[The data Boundary: Start]

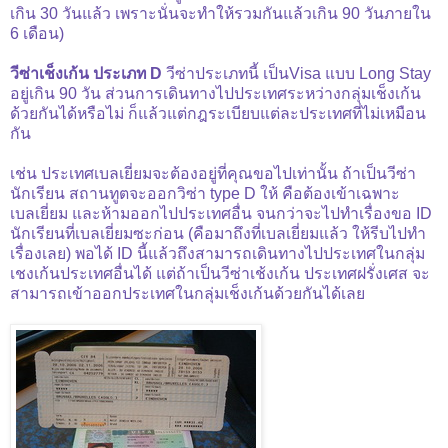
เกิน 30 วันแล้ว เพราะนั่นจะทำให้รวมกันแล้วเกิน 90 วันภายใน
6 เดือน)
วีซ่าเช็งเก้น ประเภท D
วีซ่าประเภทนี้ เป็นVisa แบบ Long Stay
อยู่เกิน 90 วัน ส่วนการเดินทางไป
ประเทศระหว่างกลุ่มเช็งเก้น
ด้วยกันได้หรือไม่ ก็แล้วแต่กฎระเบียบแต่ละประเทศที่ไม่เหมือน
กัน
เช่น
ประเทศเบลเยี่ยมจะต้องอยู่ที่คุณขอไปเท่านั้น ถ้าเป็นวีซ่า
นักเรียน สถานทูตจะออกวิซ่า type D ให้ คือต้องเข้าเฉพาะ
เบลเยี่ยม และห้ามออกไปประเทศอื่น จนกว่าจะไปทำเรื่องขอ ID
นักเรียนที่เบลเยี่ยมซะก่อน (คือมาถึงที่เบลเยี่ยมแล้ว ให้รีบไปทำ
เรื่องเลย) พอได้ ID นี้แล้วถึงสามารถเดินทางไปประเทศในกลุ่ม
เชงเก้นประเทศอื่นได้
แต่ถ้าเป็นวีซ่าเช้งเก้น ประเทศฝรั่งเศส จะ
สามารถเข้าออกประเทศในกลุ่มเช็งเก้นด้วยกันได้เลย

[The data Boundary: End]
[The data Boundary: Start]

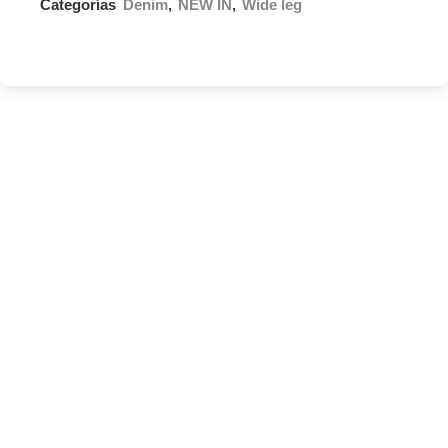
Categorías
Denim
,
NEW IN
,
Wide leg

[The data Boundary: End]
[The data Boundary: Start]

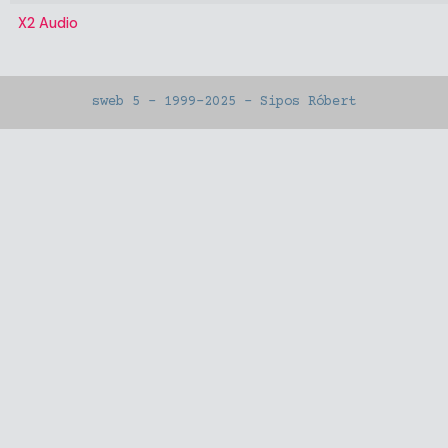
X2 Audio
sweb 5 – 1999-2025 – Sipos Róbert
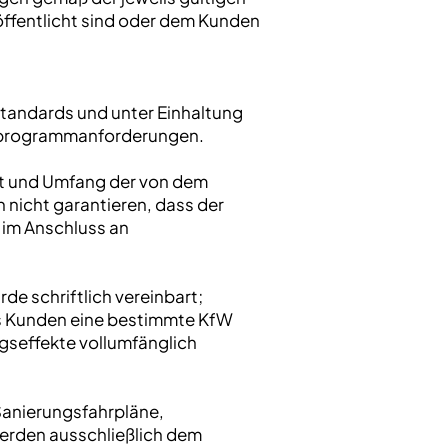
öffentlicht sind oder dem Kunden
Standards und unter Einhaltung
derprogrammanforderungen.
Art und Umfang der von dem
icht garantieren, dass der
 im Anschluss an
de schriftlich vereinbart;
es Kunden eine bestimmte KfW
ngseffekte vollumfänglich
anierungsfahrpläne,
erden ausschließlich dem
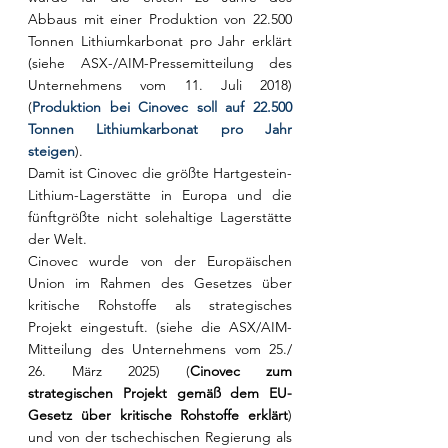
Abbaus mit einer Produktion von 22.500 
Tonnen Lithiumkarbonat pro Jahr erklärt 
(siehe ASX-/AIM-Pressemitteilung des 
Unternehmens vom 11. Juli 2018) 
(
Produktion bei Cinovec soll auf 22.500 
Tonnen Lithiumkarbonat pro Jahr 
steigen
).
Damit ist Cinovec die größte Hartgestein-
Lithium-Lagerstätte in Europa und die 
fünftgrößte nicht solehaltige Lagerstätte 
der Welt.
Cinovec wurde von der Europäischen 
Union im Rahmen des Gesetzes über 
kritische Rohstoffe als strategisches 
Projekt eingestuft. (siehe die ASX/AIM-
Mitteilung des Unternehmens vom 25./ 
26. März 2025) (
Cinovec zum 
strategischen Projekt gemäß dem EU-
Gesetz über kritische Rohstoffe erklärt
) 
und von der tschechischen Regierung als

[The data Boundary: End]

Exercise aim: Within the listing above, give again exactly every line from the line with "เรื่องเลย) พอได้ ID" through the line with "สามารถเข้าออกป", both included, and no other line.

Exercise response:
เรื่องเลย) พอได้ ID นี้แล้วถึงสามารถเดินทางไปประเทศในกลุ่ม
เชงเก้นประเทศอื่นได้
แต่ถ้าเป็นวีซ่าเช้งเก้น ประเทศฝรั่งเศส จะ
สามารถเข้าออกประเทศในกลุ่มเช็งเก้นด้วยกันได้เลย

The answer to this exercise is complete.